[Dataset records Boundary: Start]
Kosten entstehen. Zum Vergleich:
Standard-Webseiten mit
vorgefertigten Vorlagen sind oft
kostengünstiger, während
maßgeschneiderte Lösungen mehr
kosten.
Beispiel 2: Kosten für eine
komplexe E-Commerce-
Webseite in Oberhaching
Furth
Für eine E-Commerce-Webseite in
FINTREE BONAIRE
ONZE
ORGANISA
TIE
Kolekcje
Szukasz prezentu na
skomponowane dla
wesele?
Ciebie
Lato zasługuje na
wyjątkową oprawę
[Dataset records Boundary: End]
[Dataset records Boundary: Start]
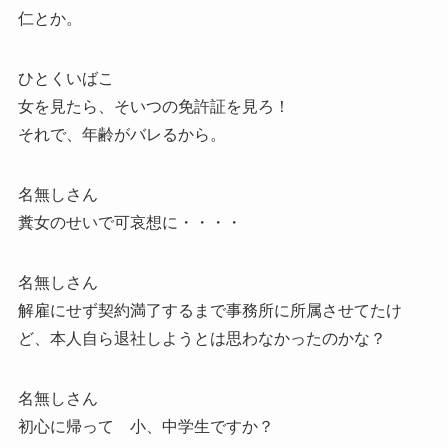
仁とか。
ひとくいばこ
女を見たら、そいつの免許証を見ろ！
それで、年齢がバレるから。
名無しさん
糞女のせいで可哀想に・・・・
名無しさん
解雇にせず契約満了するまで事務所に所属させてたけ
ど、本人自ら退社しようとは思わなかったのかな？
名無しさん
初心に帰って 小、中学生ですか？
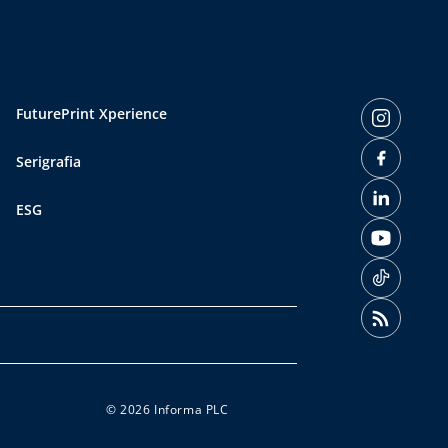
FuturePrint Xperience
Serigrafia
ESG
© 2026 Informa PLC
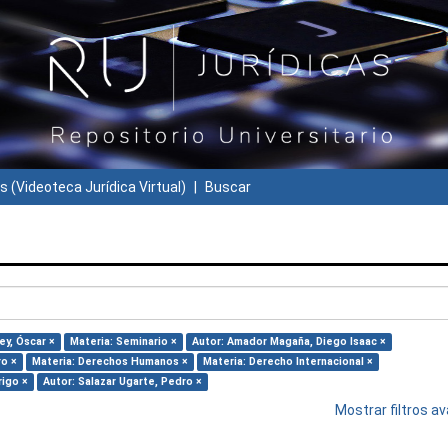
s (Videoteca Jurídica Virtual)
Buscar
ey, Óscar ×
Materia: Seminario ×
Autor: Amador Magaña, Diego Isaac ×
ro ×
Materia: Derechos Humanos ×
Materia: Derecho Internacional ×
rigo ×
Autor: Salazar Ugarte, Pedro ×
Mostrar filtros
[Dataset records Boundary: End]
What you need to do → From the records above, transcribe exactly the run of lines that opens with the line holding "Kosten entstehen. Zum" and closes with the line holding "Für eine E-Commerce-Webseite in", both included.

Solution to the problem →
Kosten entstehen. Zum Vergleich:
Standard-Webseiten mit
vorgefertigten Vorlagen sind oft
kostengünstiger, während
maßgeschneiderte Lösungen mehr
kosten.
Beispiel 2: Kosten für eine
komplexe E-Commerce-
Webseite in Oberhaching
Furth
Für eine E-Commerce-Webseite in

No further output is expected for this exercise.